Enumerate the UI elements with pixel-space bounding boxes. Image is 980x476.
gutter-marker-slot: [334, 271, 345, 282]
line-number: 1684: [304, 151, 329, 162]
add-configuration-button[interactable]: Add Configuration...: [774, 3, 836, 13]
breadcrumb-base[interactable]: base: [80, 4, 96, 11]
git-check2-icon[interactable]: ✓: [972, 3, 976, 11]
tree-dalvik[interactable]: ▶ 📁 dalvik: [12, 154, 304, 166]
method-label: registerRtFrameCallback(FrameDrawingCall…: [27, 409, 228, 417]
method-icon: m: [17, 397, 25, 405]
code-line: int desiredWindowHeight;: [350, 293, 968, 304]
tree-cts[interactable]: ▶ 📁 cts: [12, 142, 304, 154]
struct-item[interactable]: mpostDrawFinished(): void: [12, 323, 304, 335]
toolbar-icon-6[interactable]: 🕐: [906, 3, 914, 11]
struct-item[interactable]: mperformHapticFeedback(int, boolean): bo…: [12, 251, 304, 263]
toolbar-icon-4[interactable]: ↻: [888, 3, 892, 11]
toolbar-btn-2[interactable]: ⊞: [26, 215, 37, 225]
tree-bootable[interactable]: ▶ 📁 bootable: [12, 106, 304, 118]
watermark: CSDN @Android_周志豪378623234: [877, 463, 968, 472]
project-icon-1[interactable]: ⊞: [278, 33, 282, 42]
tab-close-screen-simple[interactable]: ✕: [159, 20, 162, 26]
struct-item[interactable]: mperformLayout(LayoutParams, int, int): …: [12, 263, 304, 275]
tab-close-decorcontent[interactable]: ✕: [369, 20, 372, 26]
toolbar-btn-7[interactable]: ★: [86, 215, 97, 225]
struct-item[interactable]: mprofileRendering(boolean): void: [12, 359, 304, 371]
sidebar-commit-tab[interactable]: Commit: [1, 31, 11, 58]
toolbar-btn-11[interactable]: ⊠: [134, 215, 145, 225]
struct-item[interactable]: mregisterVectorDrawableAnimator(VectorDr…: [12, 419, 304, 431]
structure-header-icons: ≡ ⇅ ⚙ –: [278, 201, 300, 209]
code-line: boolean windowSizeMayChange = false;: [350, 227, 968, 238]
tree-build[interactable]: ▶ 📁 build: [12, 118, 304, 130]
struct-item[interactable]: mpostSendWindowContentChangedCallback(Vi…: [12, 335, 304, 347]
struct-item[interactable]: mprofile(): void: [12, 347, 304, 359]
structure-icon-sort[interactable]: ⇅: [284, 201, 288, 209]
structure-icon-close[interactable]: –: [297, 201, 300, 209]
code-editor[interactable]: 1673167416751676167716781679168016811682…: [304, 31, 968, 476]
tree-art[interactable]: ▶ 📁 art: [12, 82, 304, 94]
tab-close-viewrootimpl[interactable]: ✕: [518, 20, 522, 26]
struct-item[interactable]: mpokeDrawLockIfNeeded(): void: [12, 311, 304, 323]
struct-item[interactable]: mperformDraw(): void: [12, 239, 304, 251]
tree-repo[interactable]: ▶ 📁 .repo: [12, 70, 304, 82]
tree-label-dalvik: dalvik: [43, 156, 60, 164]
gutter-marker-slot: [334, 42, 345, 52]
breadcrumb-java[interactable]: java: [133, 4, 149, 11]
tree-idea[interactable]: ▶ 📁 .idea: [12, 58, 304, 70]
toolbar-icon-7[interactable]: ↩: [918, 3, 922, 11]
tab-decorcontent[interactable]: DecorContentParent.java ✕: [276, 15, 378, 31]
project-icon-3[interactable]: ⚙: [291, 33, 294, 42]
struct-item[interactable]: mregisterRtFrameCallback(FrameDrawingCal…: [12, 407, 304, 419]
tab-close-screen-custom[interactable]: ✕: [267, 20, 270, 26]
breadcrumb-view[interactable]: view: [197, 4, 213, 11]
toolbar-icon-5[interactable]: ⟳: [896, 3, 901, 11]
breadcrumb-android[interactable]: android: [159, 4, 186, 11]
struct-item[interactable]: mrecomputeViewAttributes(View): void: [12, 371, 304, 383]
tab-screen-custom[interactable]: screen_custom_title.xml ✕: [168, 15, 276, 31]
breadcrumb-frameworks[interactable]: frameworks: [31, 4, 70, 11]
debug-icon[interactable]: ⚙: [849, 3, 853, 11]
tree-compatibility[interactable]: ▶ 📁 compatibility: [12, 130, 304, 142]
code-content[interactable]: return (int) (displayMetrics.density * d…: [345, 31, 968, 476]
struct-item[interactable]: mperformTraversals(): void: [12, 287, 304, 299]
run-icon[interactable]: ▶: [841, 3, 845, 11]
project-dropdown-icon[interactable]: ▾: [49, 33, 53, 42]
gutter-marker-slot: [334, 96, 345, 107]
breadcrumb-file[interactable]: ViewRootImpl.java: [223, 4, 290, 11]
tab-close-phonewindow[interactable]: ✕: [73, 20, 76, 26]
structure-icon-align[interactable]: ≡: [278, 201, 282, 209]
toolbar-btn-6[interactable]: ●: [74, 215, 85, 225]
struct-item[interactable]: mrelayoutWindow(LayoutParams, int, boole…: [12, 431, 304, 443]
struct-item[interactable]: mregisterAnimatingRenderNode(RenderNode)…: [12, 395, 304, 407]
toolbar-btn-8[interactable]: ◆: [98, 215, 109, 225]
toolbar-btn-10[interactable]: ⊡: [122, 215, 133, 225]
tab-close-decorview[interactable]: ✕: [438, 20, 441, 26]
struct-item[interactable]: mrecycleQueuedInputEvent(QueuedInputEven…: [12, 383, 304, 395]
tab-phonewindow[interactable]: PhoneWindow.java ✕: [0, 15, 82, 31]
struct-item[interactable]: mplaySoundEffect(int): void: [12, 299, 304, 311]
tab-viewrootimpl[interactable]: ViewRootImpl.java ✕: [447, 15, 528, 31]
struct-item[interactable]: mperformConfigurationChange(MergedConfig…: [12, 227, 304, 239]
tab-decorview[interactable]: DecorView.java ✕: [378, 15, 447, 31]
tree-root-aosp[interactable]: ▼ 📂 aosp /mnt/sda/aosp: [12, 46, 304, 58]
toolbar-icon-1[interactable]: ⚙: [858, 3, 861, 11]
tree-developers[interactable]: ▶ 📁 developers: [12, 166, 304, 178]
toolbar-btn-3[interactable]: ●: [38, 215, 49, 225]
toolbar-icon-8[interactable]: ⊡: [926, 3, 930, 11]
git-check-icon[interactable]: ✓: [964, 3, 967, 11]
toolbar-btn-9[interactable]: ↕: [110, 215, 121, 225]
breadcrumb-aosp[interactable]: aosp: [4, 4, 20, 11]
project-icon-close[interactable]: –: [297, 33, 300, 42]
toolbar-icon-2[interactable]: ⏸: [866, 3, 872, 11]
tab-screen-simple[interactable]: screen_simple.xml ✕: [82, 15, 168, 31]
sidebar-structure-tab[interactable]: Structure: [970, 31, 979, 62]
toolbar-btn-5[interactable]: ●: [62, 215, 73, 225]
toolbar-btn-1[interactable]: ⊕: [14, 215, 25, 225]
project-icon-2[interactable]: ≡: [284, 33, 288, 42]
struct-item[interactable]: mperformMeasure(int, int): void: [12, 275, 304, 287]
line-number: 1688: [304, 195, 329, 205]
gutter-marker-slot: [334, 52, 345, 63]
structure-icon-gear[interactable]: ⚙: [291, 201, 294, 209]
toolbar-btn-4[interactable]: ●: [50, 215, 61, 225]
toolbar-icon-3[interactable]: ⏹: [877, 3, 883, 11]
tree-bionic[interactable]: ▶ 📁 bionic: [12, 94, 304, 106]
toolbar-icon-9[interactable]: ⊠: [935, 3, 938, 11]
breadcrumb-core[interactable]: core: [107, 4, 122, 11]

• [WHAT TO PRODUCE]: A verbatim restatement of all the entries above is required.

• [SOLUTION TO THE EXERCISE]:
Enumerate the UI elements with pixel-space bounding boxes. Image is 980x476.
gutter-marker-slot: [334, 271, 345, 282]
line-number: 1684: [304, 151, 329, 162]
add-configuration-button[interactable]: Add Configuration...: [774, 3, 836, 13]
breadcrumb-base[interactable]: base: [80, 4, 96, 11]
git-check2-icon[interactable]: ✓: [972, 3, 976, 11]
tree-dalvik[interactable]: ▶ 📁 dalvik: [12, 154, 304, 166]
method-label: registerRtFrameCallback(FrameDrawingCall…: [27, 409, 228, 417]
method-icon: m: [17, 397, 25, 405]
code-line: int desiredWindowHeight;: [350, 293, 968, 304]
tree-cts[interactable]: ▶ 📁 cts: [12, 142, 304, 154]
struct-item[interactable]: mpostDrawFinished(): void: [12, 323, 304, 335]
toolbar-icon-6[interactable]: 🕐: [906, 3, 914, 11]
struct-item[interactable]: mperformHapticFeedback(int, boolean): bo…: [12, 251, 304, 263]
toolbar-icon-4[interactable]: ↻: [888, 3, 892, 11]
toolbar-btn-2[interactable]: ⊞: [26, 215, 37, 225]
tree-bootable[interactable]: ▶ 📁 bootable: [12, 106, 304, 118]
watermark: CSDN @Android_周志豪378623234: [877, 463, 968, 472]
project-icon-1[interactable]: ⊞: [278, 33, 282, 42]
tab-close-screen-simple[interactable]: ✕: [159, 20, 162, 26]
struct-item[interactable]: mperformLayout(LayoutParams, int, int): …: [12, 263, 304, 275]
tab-close-decorcontent[interactable]: ✕: [369, 20, 372, 26]
toolbar-btn-7[interactable]: ★: [86, 215, 97, 225]
struct-item[interactable]: mprofileRendering(boolean): void: [12, 359, 304, 371]
sidebar-commit-tab[interactable]: Commit: [1, 31, 11, 58]
toolbar-btn-11[interactable]: ⊠: [134, 215, 145, 225]
struct-item[interactable]: mregisterVectorDrawableAnimator(VectorDr…: [12, 419, 304, 431]
structure-header-icons: ≡ ⇅ ⚙ –: [278, 201, 300, 209]
code-line: boolean windowSizeMayChange = false;: [350, 227, 968, 238]
tree-build[interactable]: ▶ 📁 build: [12, 118, 304, 130]
struct-item[interactable]: mpostSendWindowContentChangedCallback(Vi…: [12, 335, 304, 347]
struct-item[interactable]: mprofile(): void: [12, 347, 304, 359]
structure-icon-sort[interactable]: ⇅: [284, 201, 288, 209]
structure-icon-close[interactable]: –: [297, 201, 300, 209]
code-editor[interactable]: 1673167416751676167716781679168016811682…: [304, 31, 968, 476]
tree-art[interactable]: ▶ 📁 art: [12, 82, 304, 94]
tab-close-viewrootimpl[interactable]: ✕: [518, 20, 522, 26]
struct-item[interactable]: mpokeDrawLockIfNeeded(): void: [12, 311, 304, 323]
struct-item[interactable]: mperformDraw(): void: [12, 239, 304, 251]
tree-repo[interactable]: ▶ 📁 .repo: [12, 70, 304, 82]
tree-label-dalvik: dalvik: [43, 156, 60, 164]
gutter-marker-slot: [334, 42, 345, 52]
breadcrumb-java[interactable]: java: [133, 4, 149, 11]
tree-idea[interactable]: ▶ 📁 .idea: [12, 58, 304, 70]
toolbar-icon-7[interactable]: ↩: [918, 3, 922, 11]
tab-decorcontent[interactable]: DecorContentParent.java ✕: [276, 15, 378, 31]
project-icon-3[interactable]: ⚙: [291, 33, 294, 42]
struct-item[interactable]: mregisterRtFrameCallback(FrameDrawingCal…: [12, 407, 304, 419]
tab-close-screen-custom[interactable]: ✕: [267, 20, 270, 26]
breadcrumb-view[interactable]: view: [197, 4, 213, 11]
toolbar-icon-5[interactable]: ⟳: [896, 3, 901, 11]
breadcrumb-android[interactable]: android: [159, 4, 186, 11]
struct-item[interactable]: mrecomputeViewAttributes(View): void: [12, 371, 304, 383]
tab-screen-custom[interactable]: screen_custom_title.xml ✕: [168, 15, 276, 31]
breadcrumb-frameworks[interactable]: frameworks: [31, 4, 70, 11]
debug-icon[interactable]: ⚙: [849, 3, 853, 11]
tree-compatibility[interactable]: ▶ 📁 compatibility: [12, 130, 304, 142]
code-content[interactable]: return (int) (displayMetrics.density * d…: [345, 31, 968, 476]
struct-item[interactable]: mperformTraversals(): void: [12, 287, 304, 299]
run-icon[interactable]: ▶: [841, 3, 845, 11]
project-dropdown-icon[interactable]: ▾: [49, 33, 53, 42]
gutter-marker-slot: [334, 96, 345, 107]
breadcrumb-file[interactable]: ViewRootImpl.java: [223, 4, 290, 11]
tab-close-phonewindow[interactable]: ✕: [73, 20, 76, 26]
structure-icon-align[interactable]: ≡: [278, 201, 282, 209]
toolbar-btn-6[interactable]: ●: [74, 215, 85, 225]
struct-item[interactable]: mrelayoutWindow(LayoutParams, int, boole…: [12, 431, 304, 443]
struct-item[interactable]: mregisterAnimatingRenderNode(RenderNode)…: [12, 395, 304, 407]
toolbar-btn-8[interactable]: ◆: [98, 215, 109, 225]
toolbar-btn-10[interactable]: ⊡: [122, 215, 133, 225]
tab-close-decorview[interactable]: ✕: [438, 20, 441, 26]
struct-item[interactable]: mrecycleQueuedInputEvent(QueuedInputEven…: [12, 383, 304, 395]
tab-phonewindow[interactable]: PhoneWindow.java ✕: [0, 15, 82, 31]
struct-item[interactable]: mplaySoundEffect(int): void: [12, 299, 304, 311]
tab-viewrootimpl[interactable]: ViewRootImpl.java ✕: [447, 15, 528, 31]
struct-item[interactable]: mperformConfigurationChange(MergedConfig…: [12, 227, 304, 239]
tab-decorview[interactable]: DecorView.java ✕: [378, 15, 447, 31]
tree-root-aosp[interactable]: ▼ 📂 aosp /mnt/sda/aosp: [12, 46, 304, 58]
toolbar-icon-1[interactable]: ⚙: [858, 3, 861, 11]
tree-developers[interactable]: ▶ 📁 developers: [12, 166, 304, 178]
toolbar-btn-3[interactable]: ●: [38, 215, 49, 225]
toolbar-icon-8[interactable]: ⊡: [926, 3, 930, 11]
git-check-icon[interactable]: ✓: [964, 3, 967, 11]
toolbar-btn-9[interactable]: ↕: [110, 215, 121, 225]
breadcrumb-aosp[interactable]: aosp: [4, 4, 20, 11]
project-icon-close[interactable]: –: [297, 33, 300, 42]
toolbar-icon-2[interactable]: ⏸: [866, 3, 872, 11]
tab-screen-simple[interactable]: screen_simple.xml ✕: [82, 15, 168, 31]
sidebar-structure-tab[interactable]: Structure: [970, 31, 979, 62]
toolbar-btn-5[interactable]: ●: [62, 215, 73, 225]
toolbar-btn-1[interactable]: ⊕: [14, 215, 25, 225]
project-icon-2[interactable]: ≡: [284, 33, 288, 42]
struct-item[interactable]: mperformMeasure(int, int): void: [12, 275, 304, 287]
line-number: 1688: [304, 195, 329, 205]
gutter-marker-slot: [334, 52, 345, 63]
structure-icon-gear[interactable]: ⚙: [291, 201, 294, 209]
toolbar-btn-4[interactable]: ●: [50, 215, 61, 225]
toolbar-icon-3[interactable]: ⏹: [877, 3, 883, 11]
tree-bionic[interactable]: ▶ 📁 bionic: [12, 94, 304, 106]
toolbar-icon-9[interactable]: ⊠: [935, 3, 938, 11]
breadcrumb-core[interactable]: core: [107, 4, 122, 11]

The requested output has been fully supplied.